Signatur molekuler untuk Chlorobiota
Analisis genomik komparatif telah mengarah pada identifikasi 2 celahan sisipan terlestarikan yang secara unik ditemukan pada anggota filum Chlorobiota (sebelumnya Chlorobi) dan dengan demikian menjadi ciri khas filum tersebut. Celahan sisipan pertama adalah sisipan 28-asam amino pada DNA polimerase III dan yang kedua adalah sisipan 12 hingga 14 asam amino pada alanil-tRNA sintetase. Celahan sisipan ini tidak ditemukan pada bakteri lain dan dengan demikian berfungsi sebagai penanda molekuler untuk filum tersebut. Selain celahan sisipan terlestarikan, 51 protein yang secara unik ditemukan pada anggota filum Chlorobiota. 65 protein lain telah diidentifikasi yang unik untuk filum Chlorobiota, namun protein ini tidak ada pada beberapa spesies Chlorobiota dan tidak terdistribusi ke seluruh filum dengan pola yang jelas. Ini berarti bahwa kehilangan gen yang signifikan mungkin telah terjadi, atau keberadaan protein ini mungkin merupakan hasil dari transfer gen horizontal. Dari 65 protein ini, 8 ditemukan hanya pada Chlorobium luteolum dan Chlorobium phaeovibrioides. Kedua spesies ini membentuk klad yang didukung kuat dalam pohon filogenetik dan hubungan dekat antara spesies ini semakin didukung oleh keunikan berbagi 8 protein ini.[3]

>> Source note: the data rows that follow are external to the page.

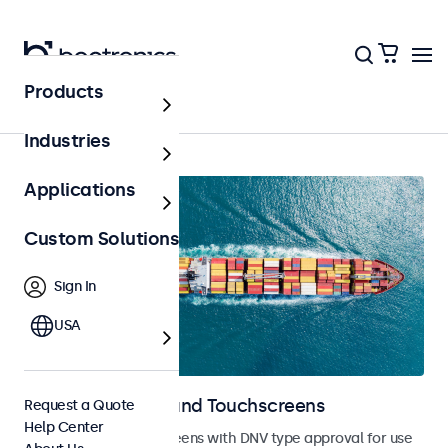
Products
Marine
Industries
Applications
Custom Solutions
Sign In
USA
Marine Monitors and Touchscreens
Request a Quote
Help Center
Monitors and touchscreens with DNV type approval for use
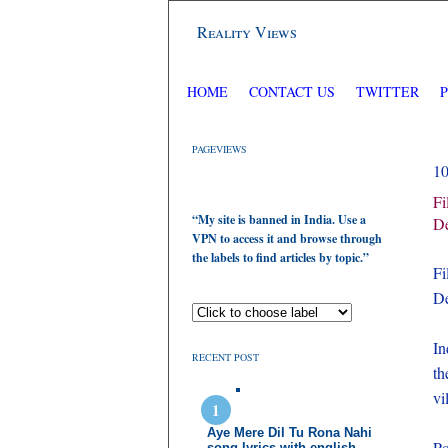
Reality Views
HOME
CONTACT US
TWITTER
PAGEVIEWS
1
Fi
“My site is banned in India. Use a
De
VPN to access it and browse through
the labels to find articles by topic.”
Fi
De
In
RECENT POST
th
vi
Aye Mere Dil Tu Rona Nahi
Po
song lyrics with english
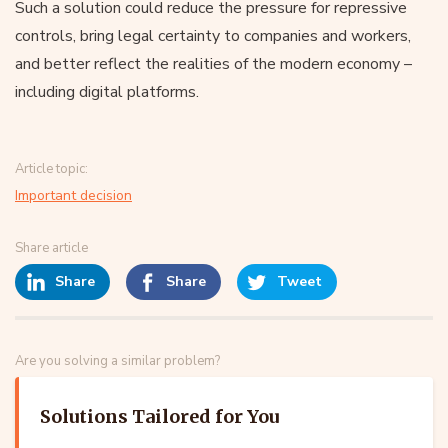
Such a solution could reduce the pressure for repressive
controls, bring legal certainty to companies and workers,
and better reflect the realities of the modern economy –
including digital platforms.
Article topic:
Important decision
Share article
Share
Share
Tweet
Are you solving a similar problem?
Solutions Tailored for You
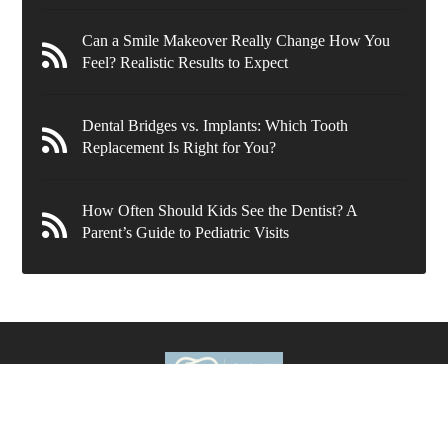
Can a Smile Makeover Really Change How You
Feel? Realistic Results to Expect
Dental Bridges vs. Implants: Which Tooth
Replacement Is Right for You?
How Often Should Kids See the Dentist? A
Parent’s Guide to Pediatric Visits
636 Wynnewood Rd.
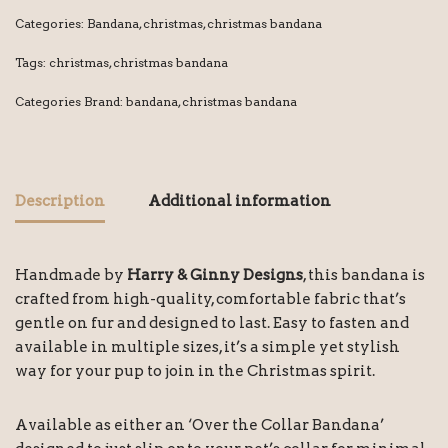
Categories:
Bandana
,
christmas
,
christmas bandana
Tags:
christmas
,
christmas bandana
Categories Brand:
bandana
,
christmas bandana
Description
Additional information
Handmade by
Harry & Ginny Designs
, this bandana is
crafted from high-quality, comfortable fabric that’s
gentle on fur and designed to last. Easy to fasten and
available in multiple sizes, it’s a simple yet stylish
way for your pup to join in the Christmas spirit.
Available as either an ‘Over the Collar Bandana’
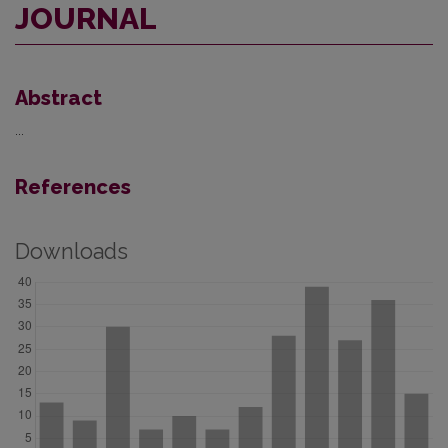
JOURNAL
Abstract
...
References
Downloads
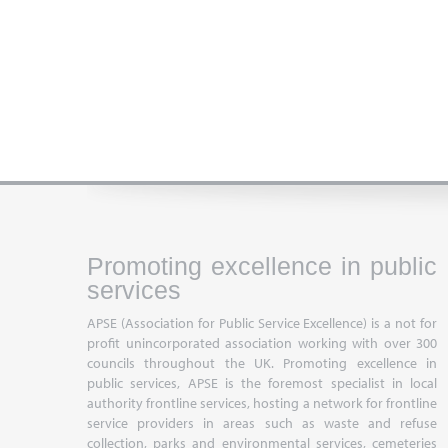
Promoting excellence in public
services
APSE (Association for Public Service Excellence) is a not for
profit unincorporated association working with over 300
councils throughout the UK. Promoting excellence in
public services, APSE is the foremost specialist in local
authority frontline services, hosting a network for frontline
service providers in areas such as waste and refuse
collection, parks and environmental services, cemeteries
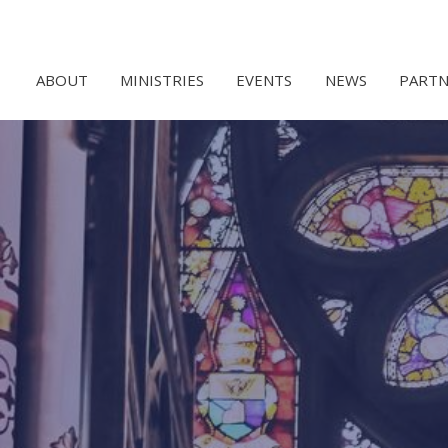
ABOUT
MINISTRIES
EVENTS
NEWS
PARTN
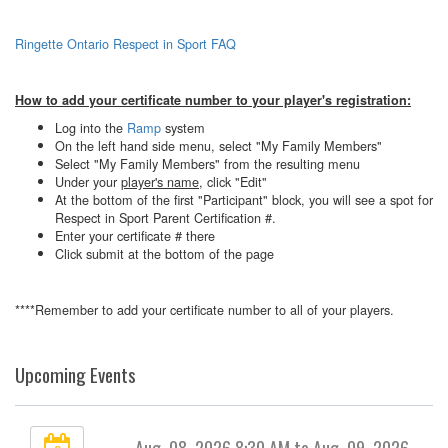
Ringette Ontario Respect in Sport FAQ
How to add your certificate number to your player's registration:
Log into the
Ramp
system
On the left hand side menu, select "My Family Members"
Select "My Family Members" from the resulting menu
Under your
player's name
, click "Edit"
At the bottom of the first "Participant" block, you will see a spot for
Respect in Sport Parent Certification #.
Enter your certificate # there
Click submit at the bottom of the page
****Remember to add your certificate number to all of your players.
Upcoming Events
Aug. 08, 2026 8:30 AM to Aug. 09, 2026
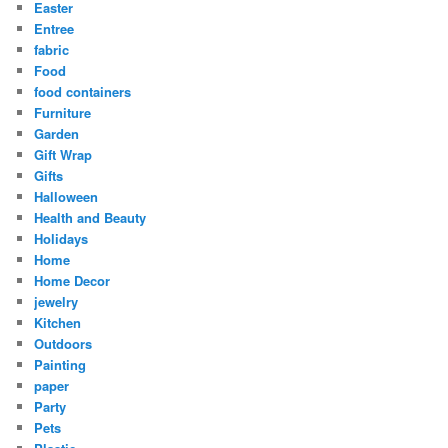
Easter
Entree
fabric
Food
food containers
Furniture
Garden
Gift Wrap
Gifts
Halloween
Health and Beauty
Holidays
Home
Home Decor
jewelry
Kitchen
Outdoors
Painting
paper
Party
Pets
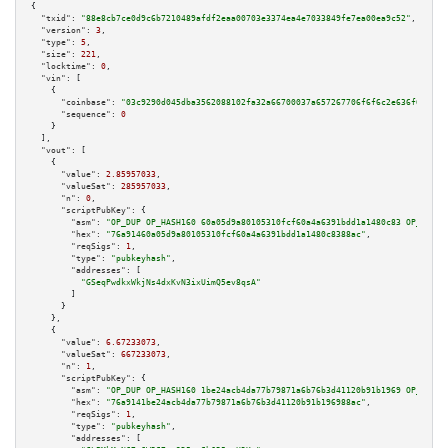
{

"txid":
"88e8cb7ce0d9c6b7210489afdf2eaa00703e3374ea4e7033849fe7ea00ea9c52"
,

"version":
3
,

"type":
5
,

"size":
221
,

"locktime":
0
,

"vin":
 [

    {

"coinbase":
"03c9290d045dba3562088102fa32a66700037a657267706f6f6c2e636f6d00"
,

"sequence":
0
    }

  ],

"vout":
 [

    {

"value":
2.85957033
,

"valueSat":
285957033
,

"n":
0
,

"scriptPubKey":
 {

"asm":
"OP_DUP OP_HASH160 60a05d9a80105310fcf60a4a6391bdd1a1480c83 OP_EQUAL
"hex":
"76a91460a05d9a80105310fcf60a4a6391bdd1a1480c8388ac"
,

"reqSigs":
1
,

"type":
"pubkeyhash"
,

"addresses":
 [

"GSeqPwdkxWkjNs4dxKvN3ixUimQ5ev8qsA"
        ]

      }

    },

    {

"value":
6.67233073
,

"valueSat":
667233073
,

"n":
1
,

"scriptPubKey":
 {

"asm":
"OP_DUP OP_HASH160 1be24acb4da77b79871a6b76b3d41120b91b1969 OP_EQUAL
"hex":
"76a9141be24acb4da77b79871a6b76b3d41120b91b196988ac"
,

"reqSigs":
1
,

"type":
"pubkeyhash"
,

"addresses":
 [
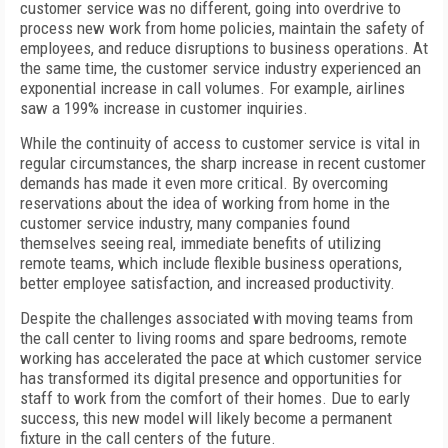
customer service was no different, going into overdrive to
process new work from home policies, maintain the safety of
employees, and reduce disruptions to business operations. At
the same time, the customer service industry experienced an
exponential increase in call volumes. For example, airlines
saw a 199% increase in customer inquiries.
While the continuity of access to customer service is vital in
regular circumstances, the sharp increase in recent customer
demands has made it even more critical. By overcoming
reservations about the idea of working from home in the
customer service industry, many companies found
themselves seeing real, immediate benefits of utilizing
remote teams, which include flexible business operations,
better employee satisfaction, and increased productivity.
Despite the challenges associated with moving teams from
the call center to living rooms and spare bedrooms, remote
working has accelerated the pace at which customer service
has transformed its digital presence and opportunities for
staff to work from the comfort of their homes. Due to early
success, this new model will likely become a permanent
fixture in the call centers of the future.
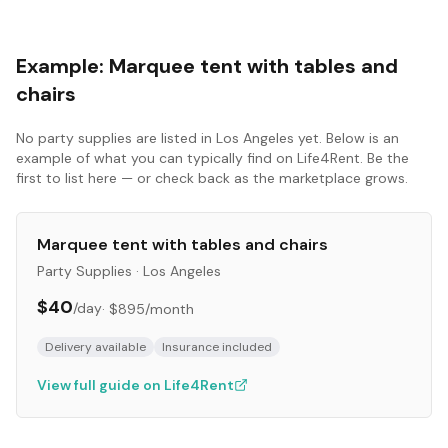
Example:
Marquee tent with tables and
chairs
No
party supplies
are listed in
Los Angeles
yet. Below is an
example of what you can typically find on Life4Rent. Be the
first to list here — or check back as the marketplace grows.
Marquee tent with tables and chairs
Party Supplies
·
Los Angeles
$40
/day
·
$895
/month
Delivery available
Insurance included
View full guide on Life4Rent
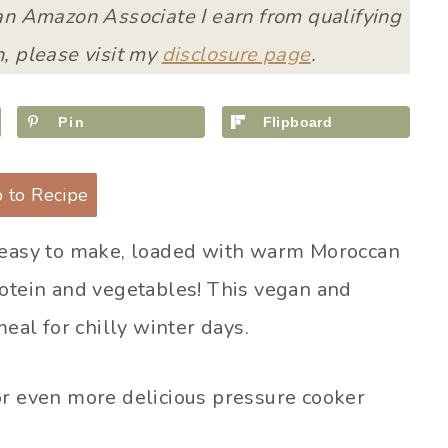
 an Amazon Associate I earn from qualifying
, please visit my
disclosure page
.
Pin
Flipboard
 to Recipe
 easy to make, loaded with warm Moroccan
rotein and vegetables! This vegan and
meal for chilly winter days.
r even more delicious pressure cooker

Keterkaitan filum Chlorobiota dengan Bacteroidota dan Fibrobacterota
Spesies dari filum Bacteroidota (sebelumnya Bacteroidetes) dan Chlorobiota bercabang sangat berdekatan dalam pohon filogenetik, menunjukkan hubungan yang dekat. Melalui penggunaan analisis genomik komparatif, 3 protein telah diidentifikasi yang secara unik digunakan bersama oleh hampir semua anggota filum Bacteroidota dan Chlorobiota.[3] Keberbagian 3 protein ini signifikan karena selain 3 protein ini, tidak ada protein dari filum Bacteroidota atau Chlorobiota yang digunakan bersama oleh kelompok bakteri lain mana pun. Beberapa celahan sisipan terlestarikan juga telah diidentifikasi yang secara unik digunakan bersama oleh anggota filum Bacteroidota dan Chlorobiota. Keberadaan signatur molekuler ini mendukung hubungan dekat filum Bacteroidota dan Chlorobiota.[3][4] Selain itu, filum Fibrobacterota (sebelumnya Fibrobacteres) diindikasikan berkerabat secara spesifik dengan kedua filum ini. Sebuah klad yang terdiri dari ketiga filum ini sangat didukung oleh analisis filogenetik berdasarkan sejumlah protein yang berbeda.[4] Filum ini juga bercabang pada posisi yang sama berdasarkan celahan sisipan terlestarikan dalam sejumlah protein penting.[5] Terakhir dan yang terpenting, dua celahan sisipan terlestarikan (dalam protein RpoC dan dalam serin hidroksimetiltransferase) dan satu protein penanda PG00081 telah diidentifikasi yang secara unik digunakan bersama oleh semua spesies dari ketiga filum ini. Semua hasil ini memberikan bukti kuat bahwa spesies dari ketiga filum ini berbagi nenek moyang yang sama secara eksklusif dari semua bakteri lain dan telah diusulkan bahwa mereka semua harus diakui sebagai bagian dari satu superfilum "FCB".[3][4]